● **WHAT YOU HAVE TO DO**: Reproduce the listing below in its entirety. Change nothing.

== Segment start ==

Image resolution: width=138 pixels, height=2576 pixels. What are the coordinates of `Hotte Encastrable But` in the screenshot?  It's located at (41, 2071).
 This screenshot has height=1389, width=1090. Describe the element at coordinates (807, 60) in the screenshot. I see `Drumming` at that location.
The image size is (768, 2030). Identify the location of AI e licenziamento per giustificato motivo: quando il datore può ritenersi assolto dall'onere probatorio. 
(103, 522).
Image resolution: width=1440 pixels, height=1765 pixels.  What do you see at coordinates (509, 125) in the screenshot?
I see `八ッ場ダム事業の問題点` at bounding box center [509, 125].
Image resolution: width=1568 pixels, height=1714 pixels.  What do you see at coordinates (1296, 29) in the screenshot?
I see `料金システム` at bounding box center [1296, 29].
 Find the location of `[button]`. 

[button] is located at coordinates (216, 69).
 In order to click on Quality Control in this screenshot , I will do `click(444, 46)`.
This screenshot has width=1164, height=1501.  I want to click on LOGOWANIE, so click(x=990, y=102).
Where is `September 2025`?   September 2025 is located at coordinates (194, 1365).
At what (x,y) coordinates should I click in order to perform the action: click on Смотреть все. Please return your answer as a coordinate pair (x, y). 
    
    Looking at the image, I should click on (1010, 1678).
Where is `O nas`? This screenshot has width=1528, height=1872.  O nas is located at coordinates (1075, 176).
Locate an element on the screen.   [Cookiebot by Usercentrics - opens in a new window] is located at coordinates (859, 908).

== Segment end ==

● **EXERCISE ANSWER**:
Image resolution: width=138 pixels, height=2576 pixels. What are the coordinates of `Hotte Encastrable But` in the screenshot?  It's located at (41, 2071).
 This screenshot has height=1389, width=1090. Describe the element at coordinates (807, 60) in the screenshot. I see `Drumming` at that location.
The image size is (768, 2030). Identify the location of AI e licenziamento per giustificato motivo: quando il datore può ritenersi assolto dall'onere probatorio. 
(103, 522).
Image resolution: width=1440 pixels, height=1765 pixels.  What do you see at coordinates (509, 125) in the screenshot?
I see `八ッ場ダム事業の問題点` at bounding box center [509, 125].
Image resolution: width=1568 pixels, height=1714 pixels.  What do you see at coordinates (1296, 29) in the screenshot?
I see `料金システム` at bounding box center [1296, 29].
 Find the location of `[button]`. 

[button] is located at coordinates (216, 69).
 In order to click on Quality Control in this screenshot , I will do `click(444, 46)`.
This screenshot has width=1164, height=1501.  I want to click on LOGOWANIE, so click(x=990, y=102).
Where is `September 2025`?   September 2025 is located at coordinates (194, 1365).
At what (x,y) coordinates should I click in order to perform the action: click on Смотреть все. Please return your answer as a coordinate pair (x, y). 
    
    Looking at the image, I should click on (1010, 1678).
Where is `O nas`? This screenshot has width=1528, height=1872.  O nas is located at coordinates (1075, 176).
Locate an element on the screen.   [Cookiebot by Usercentrics - opens in a new window] is located at coordinates (859, 908).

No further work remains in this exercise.